NMR study of short β(1-3)-glucans provides insights into the structure and interaction with Dectin-1.

β(1-3)-Glucans, abundant in fungi, have the potential to activate the innate immune response against various pathogens. Although part of the action is exerted through the C-type lectin-like receptor Dectin-1, details of the interaction mechanism with respect to glucan chain-length remain unclear. In this study, we investigated a set of short β(1-3)-glucans with varying degree of polymerization (DP); 3, 6, 7, 16, and laminarin (average DP; 25), analyzing the relationship between the structure and interaction with the C-type lectin-like domain (CTLD) of Dectin-1. The interaction of short β(1-3)-glucans (DP6, DP16, and laminarin) with the CTLD of Dectin-1 was systematically analyzed by (1)H-NMR titration as well as by saturation transfer difference (STD)-NMR. The domain interacted weakly with DP6, moderately with DP16 and strongly with laminarin, the latter plausibly forming oligomeric protein-laminarin complexes.
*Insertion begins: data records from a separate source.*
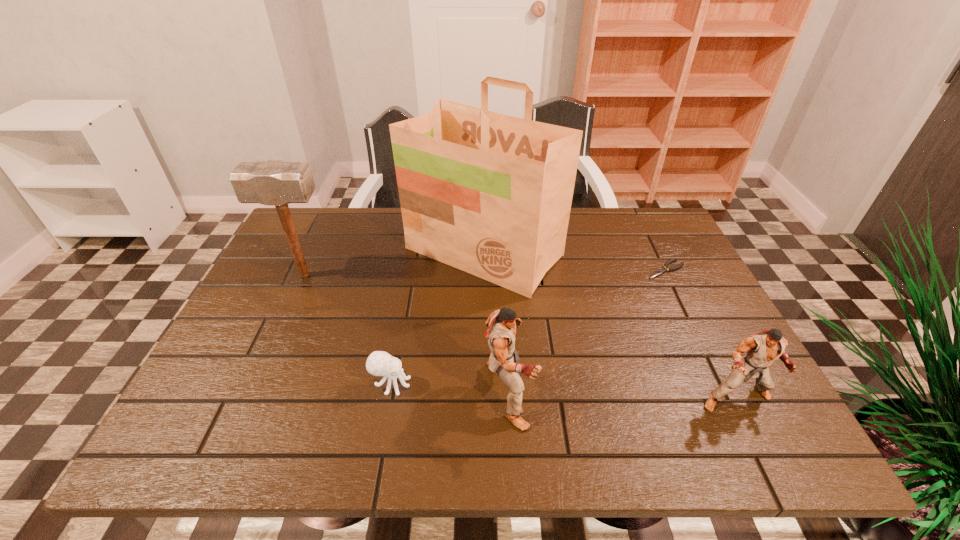 This screenshot has width=960, height=540. I want to click on free region located 0.070m on the left of the grocery bag, so click(x=381, y=252).

The height and width of the screenshot is (540, 960). What are the coordinates of `blank space located 0.140m on the front of the shortest object` in the screenshot? It's located at (688, 316).

Locate an element on the screen. This screenshot has width=960, height=540. free location located on the striking face of the fifth shortest object is located at coordinates pyautogui.click(x=451, y=275).

Where is `vacant space located 0.150m on the front-facing side of the octopus`? vacant space located 0.150m on the front-facing side of the octopus is located at coordinates (480, 383).

This screenshot has width=960, height=540. In order to click on object located at the far edge in this screenshot , I will do `click(489, 194)`.

Locate an element on the screen. octopus located in the near edge section of the desktop is located at coordinates (379, 363).

Locate an element on the screen. object at the left edge is located at coordinates (278, 183).

Identify the location of puncher positioned at the right edge. Image resolution: width=960 pixels, height=540 pixels. click(x=763, y=348).

Where is `pliers situated at the right edge`? pliers situated at the right edge is located at coordinates point(659,272).

I want to click on object present at the near right corner, so click(763, 348). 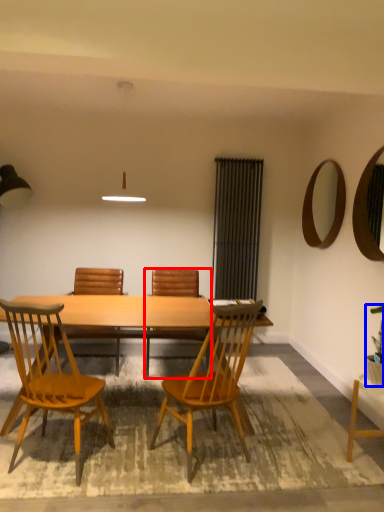 Question: Among these objects, which one is farthest to the camera, chair (highlighted by a red box) or houseplant (highlighted by a blue box)?

Choices:
 (A) chair
 (B) houseplant

Answer: (A) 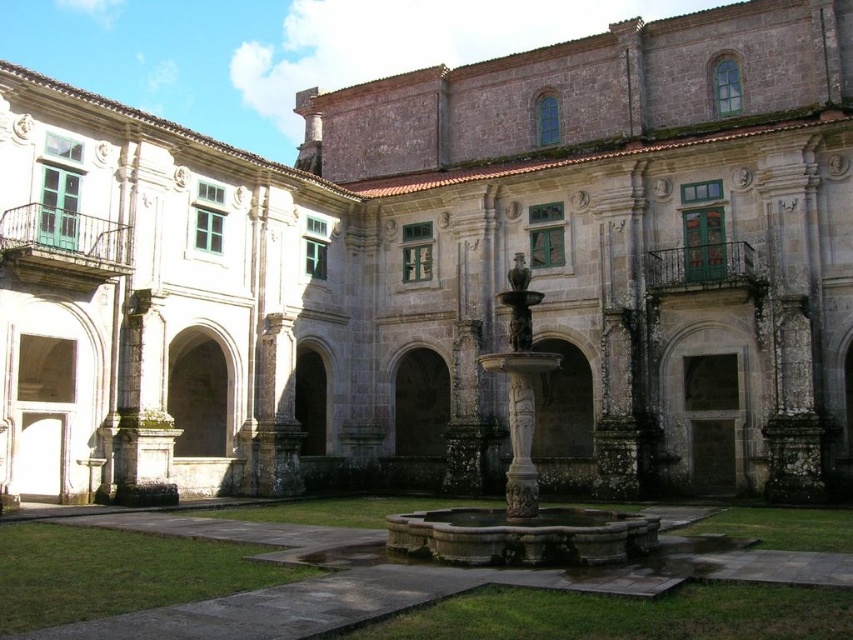 Question: Can you confirm if stone fountain at center is positioned to the right of carved stone fountain at center?

Choices:
 (A) no
 (B) yes

Answer: (A)

Question: Which of the following is the farthest from the observer?

Choices:
 (A) (529, 538)
 (B) (10, 529)

Answer: (B)

Question: Does stone fountain at center have a greater width compared to carved stone fountain at center?

Choices:
 (A) yes
 (B) no

Answer: (A)

Question: Observing the image, what is the correct spatial positioning of stone fountain at center in reference to carved stone fountain at center?

Choices:
 (A) below
 (B) above

Answer: (A)

Question: Among these objects, which one is farthest from the camera?

Choices:
 (A) carved stone fountain at center
 (B) stone fountain at center

Answer: (A) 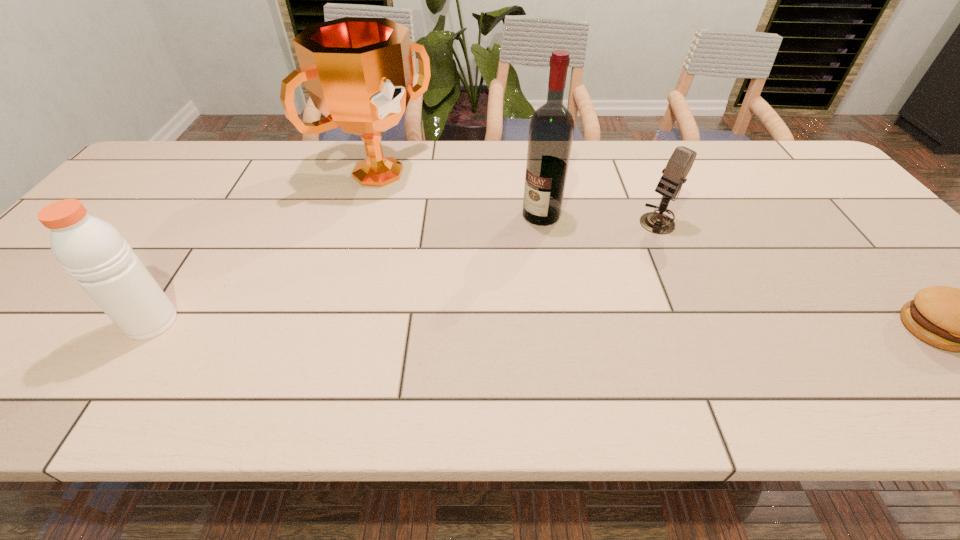 The image size is (960, 540). In the image, there is a desktop. In order to click on blank space at the right edge in this screenshot , I will do `click(864, 236)`.

This screenshot has height=540, width=960. In order to click on unoccupied area between the third object from right to left and the leftmost object in this screenshot , I will do `click(347, 268)`.

The width and height of the screenshot is (960, 540). Identify the location of vacant area that lies between the third object from right to left and the fourth object from right to left. (460, 194).

This screenshot has width=960, height=540. I want to click on vacant area between the second object from right to left and the farthest object, so click(517, 196).

Where is `free space between the farthest object and the second object from right to left`? The width and height of the screenshot is (960, 540). free space between the farthest object and the second object from right to left is located at coordinates (517, 196).

The height and width of the screenshot is (540, 960). I want to click on free space between the farthest object and the leftmost object, so click(265, 248).

Select which object is the third closest to the farthest object. Please provide its 2D coordinates. Your answer should be formatted as a tuple, i.e. [(x, y)], where the tuple contains the x and y coordinates of a point satisfying the conditions above.

[(680, 163)]

Identify the location of object that is the third nearest to the third shortest object. The image size is (960, 540). (680, 163).

At what (x,y) coordinates should I click in order to perform the action: click on vacant point that satisfies the following two spatial constraints: 1. on the back side of the third tallest object; 2. on the right side of the award. Please return your answer as a coordinate pair (x, y). The image size is (960, 540). Looking at the image, I should click on (250, 173).

The height and width of the screenshot is (540, 960). Identify the location of vacant space that satisfies the following two spatial constraints: 1. on the back side of the leftmost object; 2. on the left side of the third object from left to right. (223, 215). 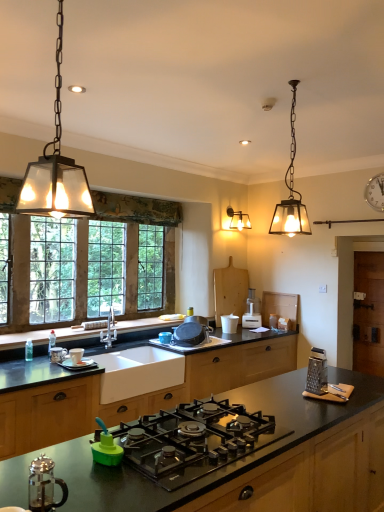 Question: Is metallic grater at right, which is counted as the second appliance, starting from the front, further to camera compared to green plastic bottle at lower center, which is the fifth appliance in right-to-left order?

Choices:
 (A) no
 (B) yes

Answer: (B)

Question: Is metallic grater at right, the first appliance positioned from the right, not near green plastic bottle at lower center, which is the 2th appliance in left-to-right order?

Choices:
 (A) no
 (B) yes

Answer: (B)

Question: Is metallic grater at right, the first appliance positioned from the right, facing towards green plastic bottle at lower center, which is the fifth appliance in right-to-left order?

Choices:
 (A) no
 (B) yes

Answer: (A)

Question: Considering the relative sizes of metallic grater at right, which is the 5th appliance in back-to-front order, and green plastic bottle at lower center, which is counted as the 6th appliance, starting from the back, in the image provided, is metallic grater at right, which is the 5th appliance in back-to-front order, bigger than green plastic bottle at lower center, which is counted as the 6th appliance, starting from the back,?

Choices:
 (A) yes
 (B) no

Answer: (B)

Question: Is metallic grater at right, which is counted as the second appliance, starting from the front, to the right of green plastic bottle at lower center, which is the 2th appliance in left-to-right order, from the viewer's perspective?

Choices:
 (A) yes
 (B) no

Answer: (A)

Question: Would you say white ceramic cup at lower left, positioned as the sixth appliance in right-to-left order, is to the left or to the right of matte glass sconce at upper right in the picture?

Choices:
 (A) right
 (B) left

Answer: (B)

Question: From the image's perspective, is white ceramic cup at lower left, positioned as the sixth appliance in right-to-left order, located above or below matte glass sconce at upper right?

Choices:
 (A) below
 (B) above

Answer: (A)

Question: From their relative heights in the image, would you say white ceramic cup at lower left, which is counted as the fourth appliance, starting from the back, is taller or shorter than matte glass sconce at upper right?

Choices:
 (A) tall
 (B) short

Answer: (B)

Question: Considering the positions of white ceramic cup at lower left, which is counted as the 3th appliance, starting from the front, and matte glass sconce at upper right in the image, is white ceramic cup at lower left, which is counted as the 3th appliance, starting from the front, wider or thinner than matte glass sconce at upper right?

Choices:
 (A) thin
 (B) wide

Answer: (A)

Question: Is white plastic cup at center, the 4th appliance in the left-to-right sequence, situated inside white ceramic cup at lower left, the 1th appliance from the left, or outside?

Choices:
 (A) inside
 (B) outside

Answer: (B)

Question: From the image's perspective, is white plastic cup at center, placed as the 3th appliance when sorted from right to left, located above or below white ceramic cup at lower left, the 1th appliance from the left?

Choices:
 (A) above
 (B) below

Answer: (A)

Question: From a real-world perspective, is white plastic cup at center, the 4th appliance in the left-to-right sequence, physically located above or below white ceramic cup at lower left, positioned as the sixth appliance in right-to-left order?

Choices:
 (A) above
 (B) below

Answer: (A)

Question: Considering the positions of white plastic cup at center, placed as the 3th appliance when sorted from right to left, and white ceramic cup at lower left, positioned as the sixth appliance in right-to-left order, in the image, is white plastic cup at center, placed as the 3th appliance when sorted from right to left, taller or shorter than white ceramic cup at lower left, positioned as the sixth appliance in right-to-left order,?

Choices:
 (A) short
 (B) tall

Answer: (B)

Question: From the image's perspective, is metallic grater at right, which is counted as the second appliance, starting from the front, located above or below white ceramic cup at lower left, positioned as the sixth appliance in right-to-left order?

Choices:
 (A) above
 (B) below

Answer: (A)

Question: Considering the relative positions of metallic grater at right, the sixth appliance from the left, and white ceramic cup at lower left, which is counted as the fourth appliance, starting from the back, in the image provided, is metallic grater at right, the sixth appliance from the left, to the left or to the right of white ceramic cup at lower left, which is counted as the fourth appliance, starting from the back,?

To obtain structural insights of short β(1-3)-glucans, the exchange rates of hydroxy protons were analyzed by deuterium induced (13)C-NMR isotope shifts. The hydroxy proton at C4 of laminarin has slower exchange with the solvent than those of DP7 and DP16, suggesting that laminarin has a secondary structure. Diffusion ordered spectroscopy revealed that none of the short β(1-3)-glucans including laminarin forms a double or triple helix in water. Insights into the interaction of the short β(1-3)-glucans with Dectin-1 CTLD provide a basis to understand the molecular mechanisms of β-glucan recognition and cellular activation by Dectin-1.